I can tell you right now I'd never hire someone who wasn't able to compute the result of a linear differential equation without using a computer, because it's something that every person I hire needs to do very frequently while designing circuits. The difference in quality of design between one who can analyze a circuit on paper or in the head and one who relies on simulation to discover basic properties of the circuit is massive. Iterated simulation is not a tenable approach to the design of any sufficiently complex circuit.
Moreover, the nature of innovation in my corner of the mixed-signal circuit design world is such that said innovation rarely (if ever) comes as a result of a computer simulation.
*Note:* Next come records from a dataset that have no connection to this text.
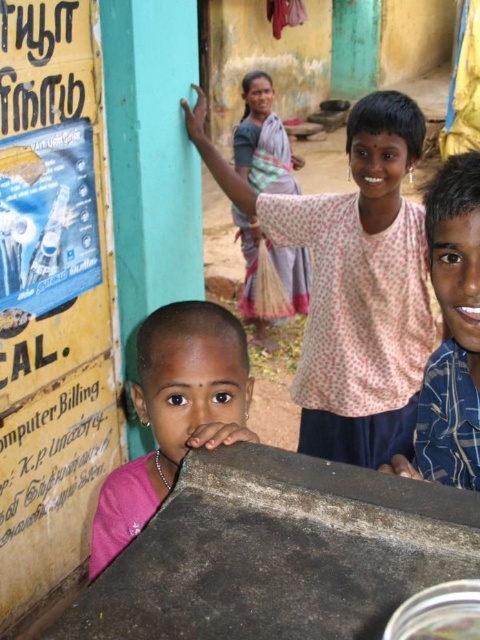 Between pink fabric at upper center and pink fabric at center, which one has more height?

pink fabric at upper center

Is pink fabric at upper center below pink fabric at center?

No.

Is point (323, 408) positioned in front of point (236, 429)?

No, (323, 408) is behind (236, 429).

Find the location of a particular element. pink fabric at upper center is located at coordinates [x=352, y=284].

Does yellow paper at left lie behind blue plaid shirt at upper right?

Yes, yellow paper at left is further from the viewer.

Between point (45, 97) and point (459, 442), which one is positioned behind?

Point (45, 97)

Is point (70, 192) more distant than point (396, 472)?

Yes, it is behind point (396, 472).

This screenshot has height=640, width=480. I want to click on yellow paper at left, so click(x=52, y=296).

Is pink fabric at upper center smaller than blue plaid shirt at upper right?

Incorrect, pink fabric at upper center is not smaller in size than blue plaid shirt at upper right.

Is point (394, 243) positioned before point (479, 419)?

No.

The image size is (480, 640). Find the location of `pink fabric at upper center`. pink fabric at upper center is located at coordinates (352, 284). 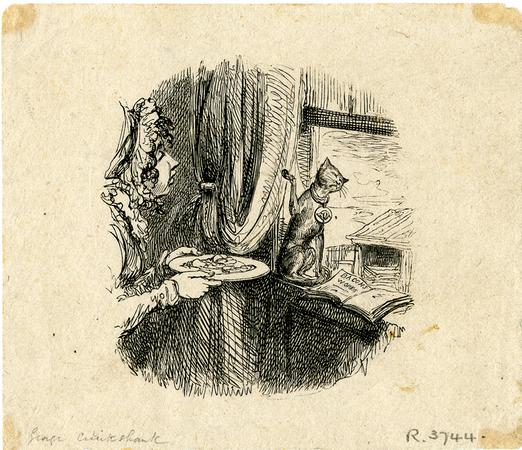 Locate an element on the screen. curtain is located at coordinates (219, 209).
Much more likely, a person with a deep understanding of the fundamental underpinnings of his/her particular problem gains insight into its solution as a result of the same experience and intuition that leads to the aforementioned understanding.
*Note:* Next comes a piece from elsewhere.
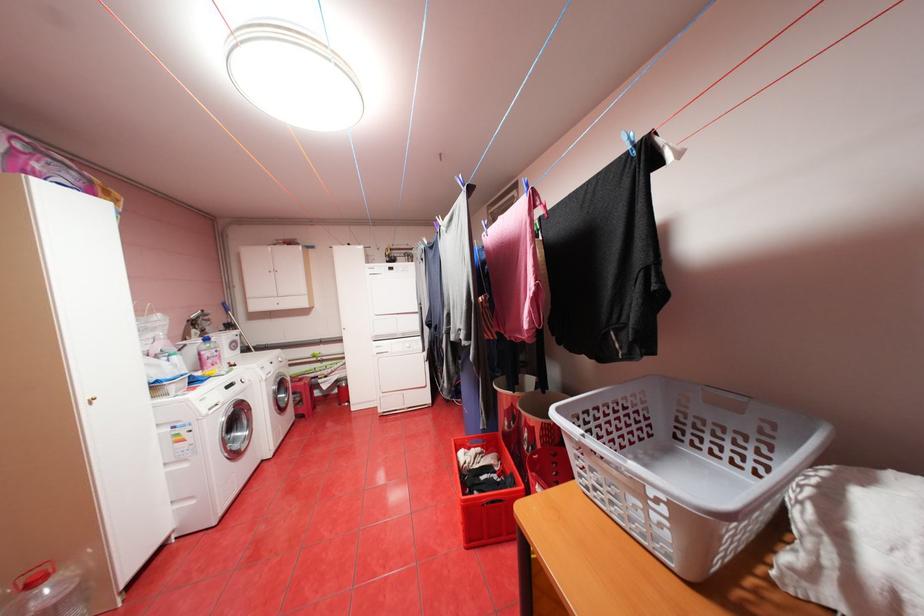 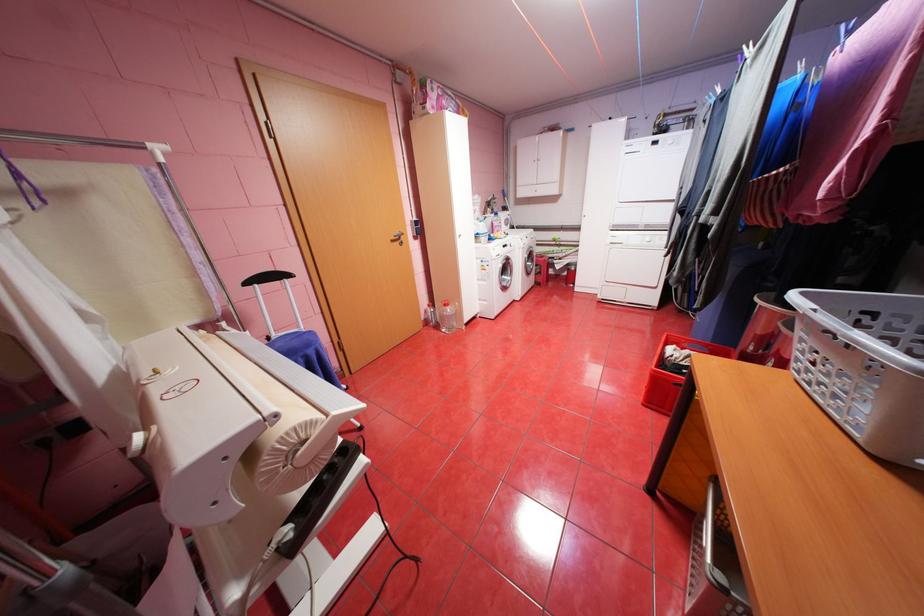 Where in the second image is the point corresponding to point 478,448 from the first image?

(691, 349)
I can have a computer calculate Fourier transforms for me all day, but it's vanishingly unlikely that any amount of such calculation will lead me to the kind of insight that sparked the invention of CDMA.
It is definitely useful to be able to do linear differential equations by hand. It's not useful to keep doing these things by hand. Just like it's useful to know the algorithm for multiplying two numbers, and it's not useful to keep doing multiplication by hand.
What lets people invent new circuits is their good intuition about circuits, not their ability to solve linear differential equations quickly by hand or to compute integrals by hand. When an expert is analyzing a circuit on paper he is thinking about "what happens if the input to this circuit is a sine wave with high frequency", he's not going to solve the differential equations by hand.
Rather than circuits look at how electromagnetism or quantum mechanics is taught in college. In my case it was integrals, integrals, integrals. Doing these by hand provided approximately zero intuition into the physics. We could have covered more ground if the instructor would just type these into maple, instead of doing them on the board or in the book by hand. Or how many times have I not had to compute eigenvalues of 2x2 or 3x3 matrices. How many times have we not applied crude approximations in class because doing it by hand was too difficult, when typing it into a compute would give you 100 digits of precision in a couple of milliseconds. One time one of my maths teachers how to compute tan(2) or something like that by hand. After half an hour of calculation he had 2 digits. Computing the integral of something to a crude approximation in an edge case strikes me as futile as computing tan(2) by hand.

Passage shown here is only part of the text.